Activity:
Without reproducing any picture, copy the records word for word.

Supplied data:
>>
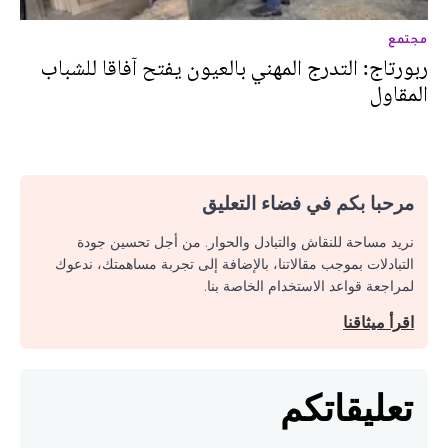
مجتمع
ربورتاج: التدرج المهني بالعيون يفتح آفاقا للشباب
المقاول‎
مرحبا بكم في فضاء التعليق
نريد مساحة للنقاش والتبادل والحوار. من أجل تحسين جودة
التبادلات بموجب مقالاتنا، بالإضافة إلى تجربة مساهمتك، ندعوك
لمراجعة قواعد الاستخدام الخاصة بنا.
اقرأ ميثاقنا
تعليقاتكم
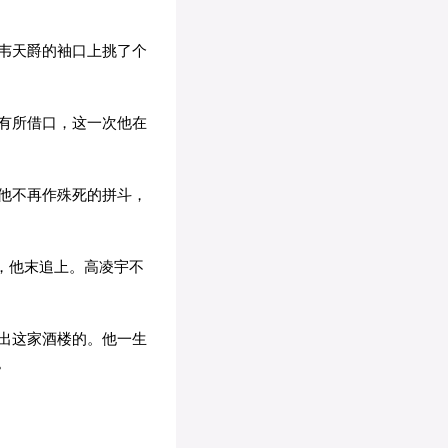
韦天爵的袖口上挑了个
有所借口，这一次他在
他不再作殊死的拼斗，
，他末追上。高凌宇不
出这家酒楼的。他一生
。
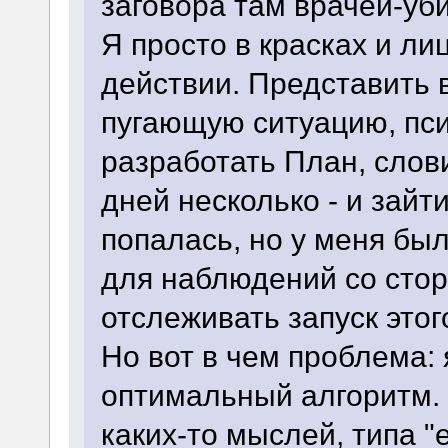
заговора там врачей-уб
Я просто в красках и ли
действии. Представить в
пугающую ситуацию, пси
разработать План, слов
дней несколько - и зайти
попалась, но у меня бы
для наблюдений со стор
отслеживать запуск этог
Но вот в чем проблема: 
оптимальный алгоритм.
каких-то мыслей, типа "е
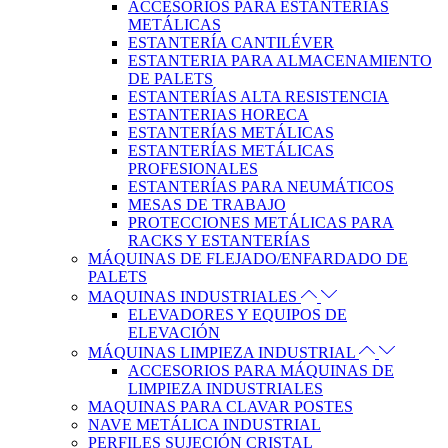
ACCESORIOS PARA ESTANTERÍAS
METÁLICAS
ESTANTERÍA CANTILÉVER
ESTANTERIA PARA ALMACENAMIENTO
DE PALETS
ESTANTERÍAS ALTA RESISTENCIA
ESTANTERIAS HORECA
ESTANTERÍAS METÁLICAS
ESTANTERÍAS METÁLICAS
PROFESIONALES
ESTANTERÍAS PARA NEUMÁTICOS
MESAS DE TRABAJO
PROTECCIONES METÁLICAS PARA
RACKS Y ESTANTERÍAS
MÁQUINAS DE FLEJADO/ENFARDADO DE
PALETS
MAQUINAS INDUSTRIALES
ELEVADORES Y EQUIPOS DE
ELEVACIÓN
MÁQUINAS LIMPIEZA INDUSTRIAL
ACCESORIOS PARA MÁQUINAS DE
LIMPIEZA INDUSTRIALES
MAQUINAS PARA CLAVAR POSTES
NAVE METÁLICA INDUSTRIAL
PERFILES SUJECIÓN CRISTAL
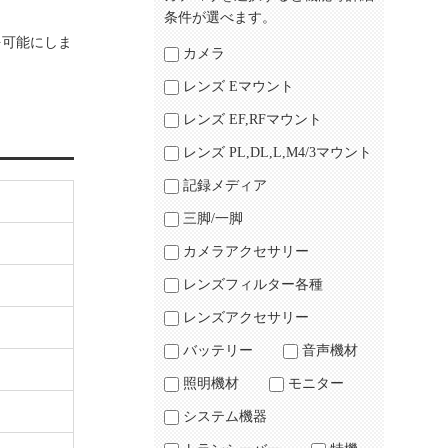
条件が選べます。
を可能にしま
カメラ
レンズ Eマウント
レンズ EF,RFマウント
レンズ PL,DL,L,M4/3マウント
記録メディア
三脚/一脚
カメラアクセサリー
レンズフィルター各種
レンズアクセサリー
バッテリー
音声機材
照明機材
モニター
システム機器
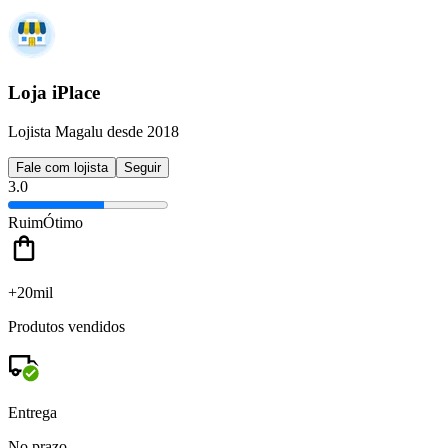
Loja iPlace
Lojista Magalu desde 2018
Fale com lojista
Seguir
3.0
Ruim
Ótimo
+20mil
Produtos vendidos
Entrega
No prazo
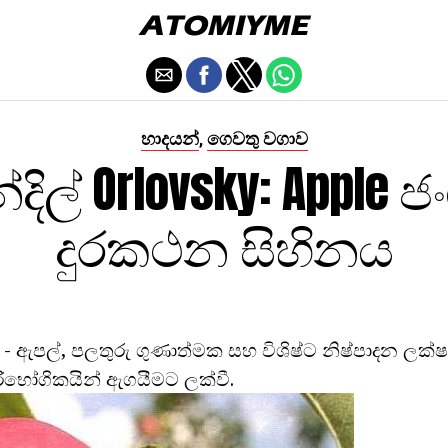
හාදයන්
ගෙවතු වගාව
,
දිල් Orlovsky: Apple 
දුරකථන සිහිනය
y - ඇපල්, පලතුරු ගුණාත්මක සහ විශිෂ්ට නිෂ්පාදන ලක්
භෝගිකයින් ඇගයීමට ලක්වී.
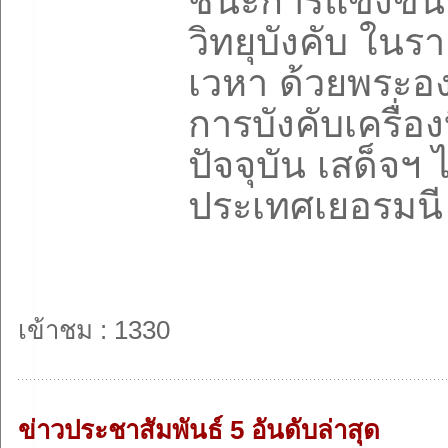
ชนะการแข่งขัน
วิทยุบังคับ ในร
เวหา ด้วยพระอ
การบังคับเครื่อ
ปัจจุบัน เสด็จฯ 
ประเทศเยอรมนี
เข้าชม : 1330
ข่าวประชาสัมพันธ์ 5 อันดับล่าสุด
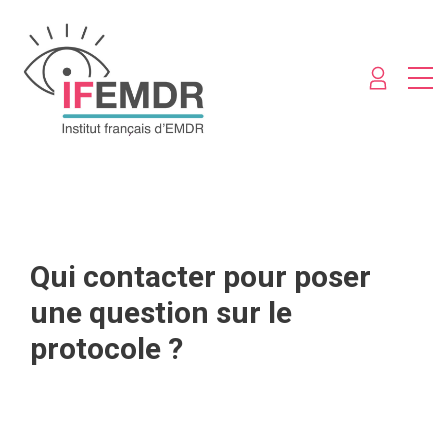
Qui contacter pour poser
une question sur le
protocole ?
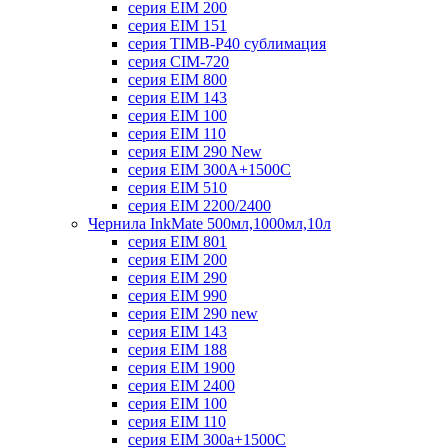
серия EIM 200
серия EIM 151
серия TIMB-P40 сублимация
серия CIM-720
серия EIM 800
серия EIM 143
серия EIM 100
серия EIM 110
серия EIM 290 New
серия EIM 300А+1500С
серия EIM 510
серия EIM 2200/2400
Чернила InkMate 500мл,1000мл,10л
серия EIM 801
серия EIM 200
серия EIM 290
серия EIM 990
серия EIM 290 new
серия EIM 143
серия EIM 188
серия EIM 1900
серия EIM 2400
серия EIM 100
серия EIM 110
серия EIM 300a+1500C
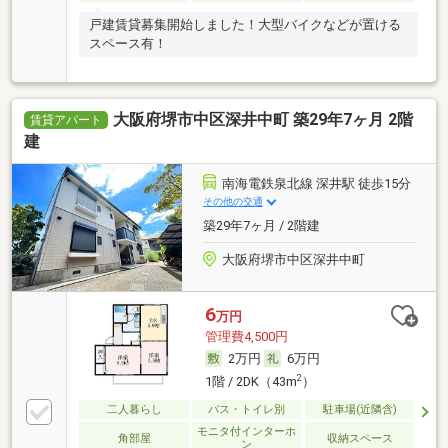
戸建賃貸募集開始しました！大型バイクなどが置ける
スペース有！
大阪府堺市中区深井中町 築29年7ヶ月 2階
賃貸アパート
建
南海電鉄泉北線 深井駅 徒歩15分
その他の交通
築29年7ヶ月 / 2階建
大阪府堺市中区深井中町
6
万円
管理費4,500円
2万円
6万円
2
1階 / 2DK（43m
）
二人暮らし
バス・トイレ別
駐車場(近隣含)
モニタ付インターホ
角部屋
収納スペース
ン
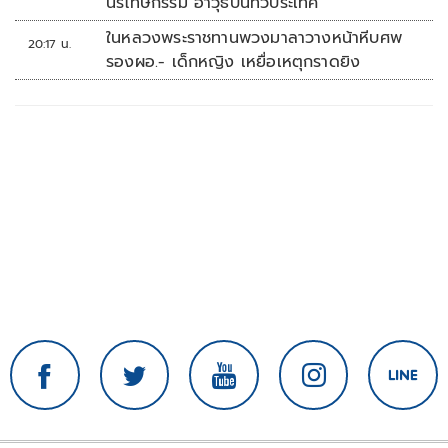
นิรโทษกรรม อาวุธปืนทั่วประเทศ
ในหลวงพระราชทานพวงมาลาวางหน้าหีบศพ
20:17 น.
รองผอ.- เด็กหญิง เหยื่อเหตุกราดยิง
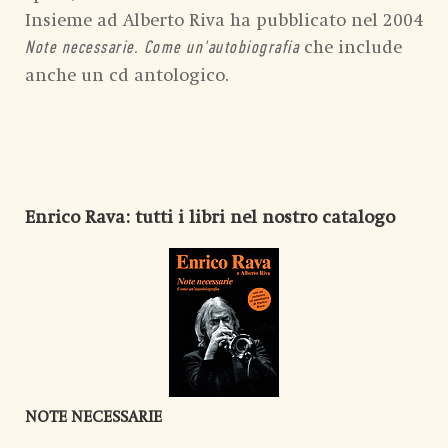
Insieme ad Alberto Riva ha pubblicato nel 2004
che include
Note necessarie
. Come un'autobiografia
anche un cd antologico.
Enrico Rava
: tutti i libri nel nostro catalogo
NOTE NECESSARIE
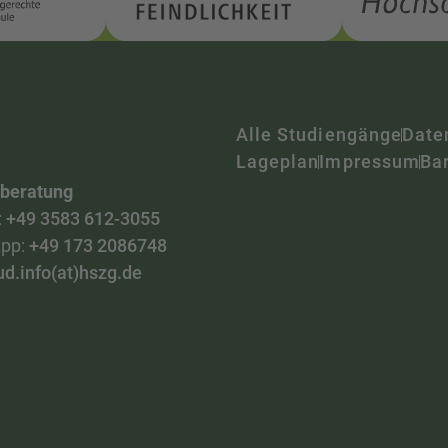
Alle Studiengänge
Date
Lageplan
Impressum
Bar
nberatung
:
+49 3583 612-3055
pp:
+49 173 2086748
ud.info(at)hszg.de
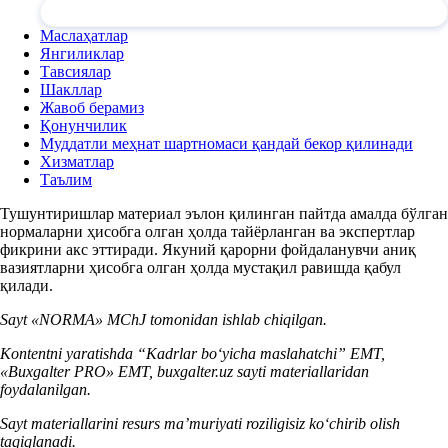
Маслаҳатлар
Янгиликлар
Тавсиялар
Шакллар
Жавоб берамиз
Қонунчилик
Муддатли меҳнат шартномаси қандай бекор қилинади
Хизматлар
Таълим
Тушунтиришлар материал эълон қилинган пайтда амалда бўлган
нормаларни ҳисобга олган ҳолда тайёрланган ва экспертлар
фикрини акс эттиради. Якуний қарорни фойдаланувчи аниқ
вазиятларни ҳисобга олган ҳолда мустақил равишда қабул
қилади.
Sayt «NORMA» MChJ tomonidan ishlab chiqilgan.
Kontentni yaratishda “Kadrlar boʻyicha maslahatchi” EMT,
«Buxgalter PRO» EMT, buxgalter.uz sayti materiallaridan
foydalanilgan.
Sayt materiallarini resurs ma’muriyati roziligisiz koʻchirib olish
taqiqlanadi.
<<
Answer section:
مجتمع
ربورتاج: التدرج المهني بالعيون يفتح آفاقا للشباب
المقاول‎
مرحبا بكم في فضاء التعليق
نريد مساحة للنقاش والتبادل والحوار. من أجل تحسين جودة
التبادلات بموجب مقالاتنا، بالإضافة إلى تجربة مساهمتك، ندعوك
لمراجعة قواعد الاستخدام الخاصة بنا.
اقرأ ميثاقنا
تعليقاتكم
韦天爵的袖口上挑了个
有所借口，这一次他在
他不再作殊死的拼斗，
，他末追上。高凌宇不
出这家酒楼的。他一生
。
заговора там врачей-уб
Я просто в красках и ли
действии. Представить в
пугающую ситуацию, пси
разработать План, слов
дней несколько - и зайти
попалась, но у меня бы
для наблюдений со стор
отслеживать запуск этог
Но вот в чем проблема: 
оптимальный алгоритм.
каких-то мыслей, типа "е
ACCESORIOS PARA ESTANTERÍAS
METÁLICAS
ESTANTERÍA CANTILÉVER
ESTANTERIA PARA ALMACENAMIENTO
DE PALETS
ESTANTERÍAS ALTA RESISTENCIA
ESTANTERIAS HORECA
ESTANTERÍAS METÁLICAS
ESTANTERÍAS METÁLICAS
PROFESIONALES
ESTANTERÍAS PARA NEUMÁTICOS
MESAS DE TRABAJO
PROTECCIONES METÁLICAS PARA
RACKS Y ESTANTERÍAS
MÁQUINAS DE FLEJADO/ENFARDADO DE
PALETS
MAQUINAS INDUSTRIALES
ELEVADORES Y EQUIPOS DE
ELEVACIÓN
MÁQUINAS LIMPIEZA INDUSTRIAL
ACCESORIOS PARA MÁQUINAS DE
LIMPIEZA INDUSTRIALES
MAQUINAS PARA CLAVAR POSTES
NAVE METÁLICA INDUSTRIAL
PERFILES SUJECIÓN CRISTAL
条件が選べます。
を可能にしま
カメラ
レンズ Eマウント
レンズ EF,RFマウント
レンズ PL,DL,L,M4/3マウント
記録メディア
三脚/一脚
カメラアクセサリー
レンズフィルター各種
レンズアクセサリー
バッテリー
音声機材
照明機材
モニター
システム機器
Loja iPlace
Lojista Magalu desde 2018
Fale com lojista
Seguir
3.0
Ruim
Ótimo
+20mil
Produtos vendidos
Entrega
No prazo
හාදයන්
ගෙවතු වගාව
,
දිල් Orlovsky: Apple 
දුරකථන සිහිනය
y - ඇපල්, පලතුරු ගුණාත්මක සහ විශිෂ්ට නිෂ්පාදන ලක්
භෝගිකයින් ඇගයීමට ලක්වී.
ชนะการแข่งขัน
วิทยุบังคับ ในร
เวหา ด้วยพระอ
การบังคับเครื่อ
ปัจจุบัน เสด็จฯ 
ประเทศเยอรมนี
เข้าชม : 1330
ข่าวประชาสัมพันธ์ 5 อันดับล่าสุด
Qui contacter pour poser
une question sur le
protocole ?
серия EIM 200
серия EIM 151
серия TIMB-P40 сублимация
серия CIM-720
серия EIM 800
серия EIM 143
серия EIM 100
серия EIM 110
серия EIM 290 New
серия EIM 300А+1500С
серия EIM 510
серия EIM 2200/2400
Чернила InkMate 500мл,1000мл,10л
серия EIM 801
серия EIM 200
серия EIM 290
серия EIM 990
серия EIM 290 new
серия EIM 143
серия EIM 188
серия EIM 1900
серия EIM 2400
серия EIM 100
серия EIM 110
серия EIM 300a+1500C
戸建賃貸募集開始しました！大型バイクなどが置ける
スペース有！
大阪府堺市中区深井中町 築29年7ヶ月 2階
賃貸アパート
建
南海電鉄泉北線 深井駅 徒歩15分
その他の交通
築29年7ヶ月 / 2階建
大阪府堺市中区深井中町
6
万円
管理費4,500円
2万円
6万円
2
1階 / 2DK（43m
）
二人暮らし
バス・トイレ別
駐車場(近隣含)
モニタ付インターホ
角部屋
収納スペース
ン
นิรโทษกรรม อาวุธปืนทั่วประเทศ
ในหลวงพระราชทานพวงมาลาวางหน้าหีบศพ
20:17 น.
รองผอ.- เด็กหญิง เหยื่อเหตุกราดยิง
Insieme ad Alberto Riva ha pubblicato nel 2004
che include
Note necessarie
. Come un'autobiografia
anche un cd antologico.
Enrico Rava
: tutti i libri nel nostro catalogo
NOTE NECESSARIE
Alle Studiengänge
Date
Lageplan
Impressum
Bar
nberatung
:
+49 3583 612-3055
pp:
+49 173 2086748
ud.info(at)hszg.de
Маслаҳатлар
Янгиликлар
Тавсиялар
Шакллар
Жавоб берамиз
Қонунчилик
Муддатли меҳнат шартномаси қандай бекор қилинади
Хизматлар
Таълим
Тушунтиришлар материал эълон қилинган пайтда амалда бўлган
нормаларни ҳисобга олган ҳолда тайёрланган ва экспертлар
фикрини акс эттиради. Якуний қарорни фойдаланувчи аниқ
вазиятларни ҳисобга олган ҳолда мустақил равишда қабул
қилади.
Sayt «NORMA» MChJ tomonidan ishlab chiqilgan.
Kontentni yaratishda “Kadrlar boʻyicha maslahatchi” EMT,
«Buxgalter PRO» EMT, buxgalter.uz sayti materiallaridan
foydalanilgan.
Sayt materiallarini resurs ma’muriyati roziligisiz koʻchirib olish
taqiqlanadi.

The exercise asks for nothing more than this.